Competences for the Open Scholar


With colleagues from the Mediterranean, we are working on a project to identify competences of the Open Scholar, OpenMedScholars.
Yesterday was the OpenEducationDay in Switzerland and we presented the first draft of a set of competences, distributing them on Open Education, Open Science and Open Community.

Your feedback on these competences would be very welcome. You can find the presentation here:

and the padlets here to rate each competence in terms of its importance on a likert scale - to what extent is it a needed competence (5 stars) or not (0 star) for Open Education / Open Science / Open Community?:
Padlet - Competences related to the Open Education dimension:
Padlet - Competences related to the Open Science dimension:
Padlet - Competences related to the Open Community dimension:

Looking forward to your insights and comments - Thank you!

Neat initiative!

Useful followup to the roadmap from a year ago: Une feuille de route collaborative, transcontinentale, pour étendre l’éducation ouverte et libre par un dialogue pluriel.

Added some votes.

Interested in that competency framework:
Edudemia: le référentiel de compétences pour l’enseignement supérieur (

How would you compare it to the EU’s DigComp?
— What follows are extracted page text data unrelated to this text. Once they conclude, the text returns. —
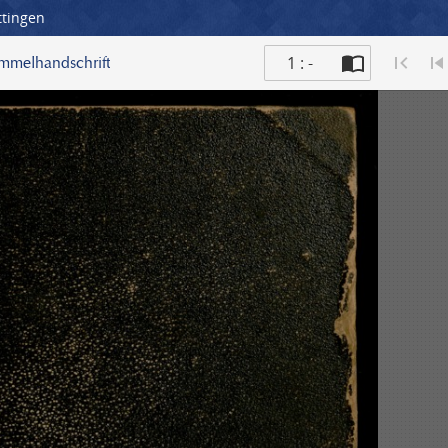
ttingen
1 : -
ammelhandschrift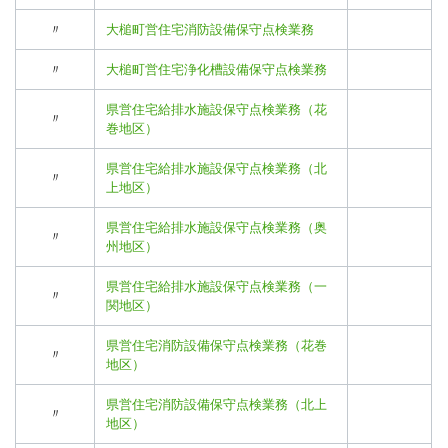
〃
大槌町営住宅消防設備保守点検業務
〃
大槌町営住宅浄化槽設備保守点検業務
県営住宅給排水施設保守点検業務（花
〃
巻地区）
県営住宅給排水施設保守点検業務（北
〃
上地区）
県営住宅給排水施設保守点検業務（奥
〃
州地区）
県営住宅給排水施設保守点検業務（一
〃
関地区）
県営住宅消防設備保守点検業務（花巻
〃
地区）
県営住宅消防設備保守点検業務（北上
〃
地区）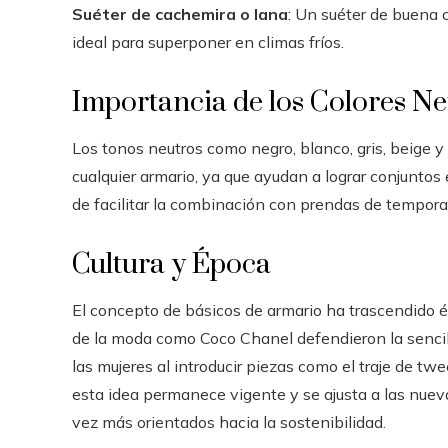
Suéter de cachemira o lana
: Un suéter de buena c
ideal para superponer en climas fríos.
Importancia de los Colores Ne
Los tonos neutros como negro, blanco, gris, beige y
cualquier armario, ya que ayudan a lograr conjuntos 
de facilitar la combinación con prendas de temporad
Cultura y Época
El concepto de básicos de armario ha trascendido ép
de la moda como Coco Chanel defendieron la sencille
las mujeres al introducir piezas como el traje de twe
esta idea permanece vigente y se ajusta a las nuev
vez más orientados hacia la sostenibilidad.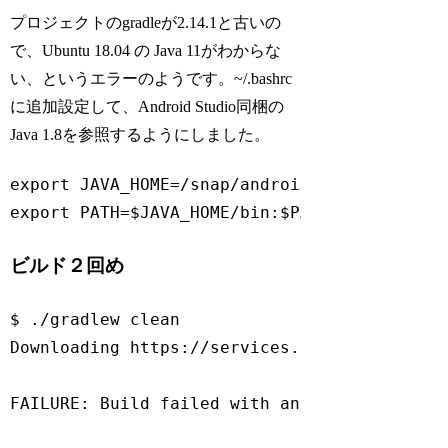
プロジェクトのgradleが2.14.1と古いの
で、Ubuntu 18.04 の Java 11がわからな
い、というエラーのようです。~/.bashrc
に追加設定して、Android Studio同梱の
Java 1.8を参照するようにしました。
export
 JAVA_HOME=
/snap/
export
 PATH=$JAVA_HOME/bin:$PATH
Code language:
JavaScript
(
javascript
)
ビルド２回め
$ ./gradlew clean

Downloading https:
//services.gradle.org/dis
FAILURE: Build failed 
with
 an exception.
Here in Quebec, the provincial government has adopted its own Digital competency framework, particularly in the context of the 2018-2023 Digital Action Plan (DAP) for both education and higher education. Many people expect a new action plan, possibly geared towards Digital Transformation.
Prior to the 2018 DAP, our network of tuition-free colleges had created its own digital competency framework: ICT Profile for College Students - Eductive (hosted by my team).
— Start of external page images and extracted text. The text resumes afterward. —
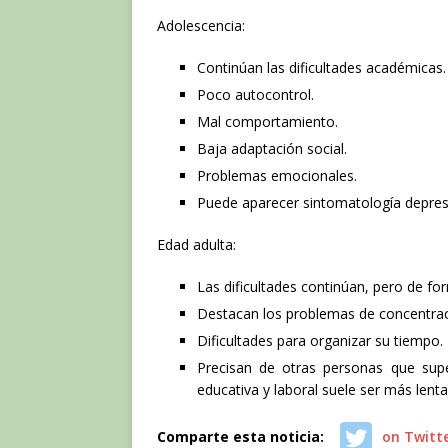
Adolescencia:
Continúan las dificultades académicas.
Poco autocontrol.
Mal comportamiento.
Baja adaptación social.
Problemas emocionales.
Puede aparecer sintomatología depres
Edad adulta:
Las dificultades continúan, pero de fo
Destacan los problemas de concentraci
Dificultades para organizar su tiempo.
Precisan de otras personas que supe
educativa y laboral suele ser más lenta
Comparte esta noticia:
on Twitt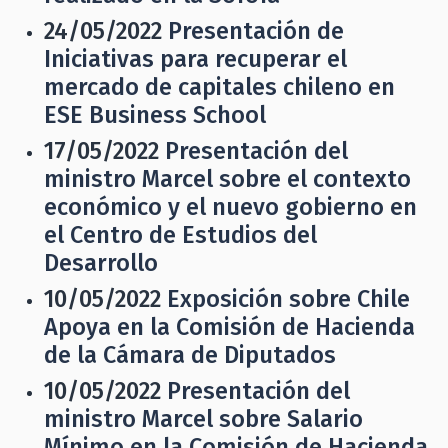
24/05/2022
Presentación de
Iniciativas para recuperar el
mercado de capitales chileno en
ESE Business School
17/05/2022
Presentación del
ministro Marcel sobre el contexto
económico y el nuevo gobierno en
el Centro de Estudios del
Desarrollo
10/05/2022
Exposición sobre Chile
Apoya en la Comisión de Hacienda
de la Cámara de Diputados
10/05/2022
Presentación del
ministro Marcel sobre Salario
Mínimo en la Comisión de Hacienda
Something I find particularly interesting in discussions of Digital Competency frameworks and other documents about Digital Literacy is that the Information Literacy component can get its own focus. Librarians are key allies in this work. And it does touch on issues of Research Data Management (RDM). Surely, RDM is deeply relevant in Open Scholarship. Some items in your Open Science Padlet do relate to broad RDM principles as set in the Open movement.

What might be constructive, at this point, is to link “all these opens” to one another, making them part of a broad ecosystemic approach to openness, inspired by @paulstacey’s Landscape of Open, and specifying some interdepencies.
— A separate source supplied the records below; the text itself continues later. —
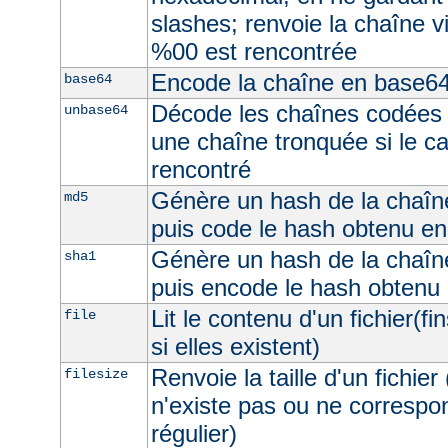
slashes; renvoie la chaîne v
%00 est rencontrée
Encode la chaîne en base6
base64
Décode les chaînes codées 
unbase64
une chaîne tronquée si le c
rencontré
Génère un hash de la chaîne
md5
puis code le hash obtenu e
Génère un hash de la chaîne
sha1
puis encode le hash obtenu
Lit le contenu d'un fichier(fi
file
si elles existent)
Renvoie la taille d'un fichier 
filesize
n'existe pas ou ne correspon
régulier)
Recently, I’ve been actively (and slowly) reading Constance Malpas’s blogpost about a version of the Ecosystem of Open: Open everything, everywhere, all at once ( I get the sense that we’re reaching an important moment at which we can really work together (across “all the opens”) to solve systemic issues. Many of which are wicked problems.
A key issue, for us as learning pros, is Epistemic Injustice. Concrete work done on Epistemic Justice dovetails nicely into Open Education and Open Scholarship.